* Exercise objective:
Write the data out again, word for word.

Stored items

BEGIN

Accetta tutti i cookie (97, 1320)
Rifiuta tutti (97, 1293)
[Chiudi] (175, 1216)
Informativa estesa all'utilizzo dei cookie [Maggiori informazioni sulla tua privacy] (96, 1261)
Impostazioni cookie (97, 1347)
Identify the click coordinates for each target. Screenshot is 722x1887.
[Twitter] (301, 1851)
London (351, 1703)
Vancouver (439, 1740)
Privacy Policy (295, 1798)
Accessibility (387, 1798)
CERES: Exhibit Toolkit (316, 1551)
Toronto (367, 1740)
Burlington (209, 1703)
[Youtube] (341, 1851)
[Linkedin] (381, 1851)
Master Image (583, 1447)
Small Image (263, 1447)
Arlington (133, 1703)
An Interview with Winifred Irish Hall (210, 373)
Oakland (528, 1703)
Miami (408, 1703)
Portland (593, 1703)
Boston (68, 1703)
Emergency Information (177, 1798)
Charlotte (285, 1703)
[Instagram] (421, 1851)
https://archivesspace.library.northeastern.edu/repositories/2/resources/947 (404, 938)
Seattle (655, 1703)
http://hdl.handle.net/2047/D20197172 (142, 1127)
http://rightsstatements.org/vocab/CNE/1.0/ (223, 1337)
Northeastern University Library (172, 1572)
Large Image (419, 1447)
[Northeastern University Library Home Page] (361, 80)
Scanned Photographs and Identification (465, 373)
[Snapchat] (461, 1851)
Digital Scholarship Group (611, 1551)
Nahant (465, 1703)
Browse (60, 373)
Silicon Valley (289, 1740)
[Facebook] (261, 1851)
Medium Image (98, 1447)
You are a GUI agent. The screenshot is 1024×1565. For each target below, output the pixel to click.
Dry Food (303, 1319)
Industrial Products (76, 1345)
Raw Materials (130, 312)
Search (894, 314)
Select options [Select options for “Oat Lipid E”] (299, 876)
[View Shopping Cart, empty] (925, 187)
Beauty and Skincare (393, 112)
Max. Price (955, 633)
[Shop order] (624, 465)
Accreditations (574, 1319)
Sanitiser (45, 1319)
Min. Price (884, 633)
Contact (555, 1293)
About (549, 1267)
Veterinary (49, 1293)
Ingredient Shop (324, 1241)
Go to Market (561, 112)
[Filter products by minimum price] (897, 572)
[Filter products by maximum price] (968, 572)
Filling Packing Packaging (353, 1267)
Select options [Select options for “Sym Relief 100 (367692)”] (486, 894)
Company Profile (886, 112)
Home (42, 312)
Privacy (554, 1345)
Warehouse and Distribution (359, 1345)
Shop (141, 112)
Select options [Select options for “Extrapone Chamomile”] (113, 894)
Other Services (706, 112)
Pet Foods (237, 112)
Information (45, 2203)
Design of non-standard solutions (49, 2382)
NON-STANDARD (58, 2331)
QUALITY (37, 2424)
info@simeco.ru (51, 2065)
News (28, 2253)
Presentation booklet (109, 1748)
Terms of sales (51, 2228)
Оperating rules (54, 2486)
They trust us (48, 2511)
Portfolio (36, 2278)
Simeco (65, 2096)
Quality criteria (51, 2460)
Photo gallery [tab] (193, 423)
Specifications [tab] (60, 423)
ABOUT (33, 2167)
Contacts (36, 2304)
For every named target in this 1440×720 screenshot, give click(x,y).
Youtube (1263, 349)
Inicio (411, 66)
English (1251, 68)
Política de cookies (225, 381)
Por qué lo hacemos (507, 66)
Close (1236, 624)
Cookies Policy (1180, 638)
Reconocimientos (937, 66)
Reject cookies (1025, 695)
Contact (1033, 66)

END

* Answer to this exercise:
Accetta tutti i cookie (97, 1320)
Rifiuta tutti (97, 1293)
[Chiudi] (175, 1216)
Informativa estesa all'utilizzo dei cookie [Maggiori informazioni sulla tua privacy] (96, 1261)
Impostazioni cookie (97, 1347)
Identify the click coordinates for each target. Screenshot is 722x1887.
[Twitter] (301, 1851)
London (351, 1703)
Vancouver (439, 1740)
Privacy Policy (295, 1798)
Accessibility (387, 1798)
CERES: Exhibit Toolkit (316, 1551)
Toronto (367, 1740)
Burlington (209, 1703)
[Youtube] (341, 1851)
[Linkedin] (381, 1851)
Master Image (583, 1447)
Small Image (263, 1447)
Arlington (133, 1703)
An Interview with Winifred Irish Hall (210, 373)
Oakland (528, 1703)
Miami (408, 1703)
Portland (593, 1703)
Boston (68, 1703)
Emergency Information (177, 1798)
Charlotte (285, 1703)
[Instagram] (421, 1851)
https://archivesspace.library.northeastern.edu/repositories/2/resources/947 (404, 938)
Seattle (655, 1703)
http://hdl.handle.net/2047/D20197172 (142, 1127)
http://rightsstatements.org/vocab/CNE/1.0/ (223, 1337)
Northeastern University Library (172, 1572)
Large Image (419, 1447)
[Northeastern University Library Home Page] (361, 80)
Scanned Photographs and Identification (465, 373)
[Snapchat] (461, 1851)
Digital Scholarship Group (611, 1551)
Nahant (465, 1703)
Browse (60, 373)
Silicon Valley (289, 1740)
[Facebook] (261, 1851)
Medium Image (98, 1447)
You are a GUI agent. The screenshot is 1024×1565. For each target below, output the pixel to click.
Dry Food (303, 1319)
Industrial Products (76, 1345)
Raw Materials (130, 312)
Search (894, 314)
Select options [Select options for “Oat Lipid E”] (299, 876)
[View Shopping Cart, empty] (925, 187)
Beauty and Skincare (393, 112)
Max. Price (955, 633)
[Shop order] (624, 465)
Accreditations (574, 1319)
Sanitiser (45, 1319)
Min. Price (884, 633)
Contact (555, 1293)
About (549, 1267)
Veterinary (49, 1293)
Ingredient Shop (324, 1241)
Go to Market (561, 112)
[Filter products by minimum price] (897, 572)
[Filter products by maximum price] (968, 572)
Filling Packing Packaging (353, 1267)
Select options [Select options for “Sym Relief 100 (367692)”] (486, 894)
Company Profile (886, 112)
Home (42, 312)
Privacy (554, 1345)
Warehouse and Distribution (359, 1345)
Shop (141, 112)
Select options [Select options for “Extrapone Chamomile”] (113, 894)
Other Services (706, 112)
Pet Foods (237, 112)
Information (45, 2203)
Design of non-standard solutions (49, 2382)
NON-STANDARD (58, 2331)
QUALITY (37, 2424)
info@simeco.ru (51, 2065)
News (28, 2253)
Presentation booklet (109, 1748)
Terms of sales (51, 2228)
Оperating rules (54, 2486)
They trust us (48, 2511)
Portfolio (36, 2278)
Simeco (65, 2096)
Quality criteria (51, 2460)
Photo gallery [tab] (193, 423)
Specifications [tab] (60, 423)
ABOUT (33, 2167)
Contacts (36, 2304)
For every named target in this 1440×720 screenshot, give click(x,y).
Youtube (1263, 349)
Inicio (411, 66)
English (1251, 68)
Política de cookies (225, 381)
Por qué lo hacemos (507, 66)
Close (1236, 624)
Cookies Policy (1180, 638)
Reconocimientos (937, 66)
Reject cookies (1025, 695)
Contact (1033, 66)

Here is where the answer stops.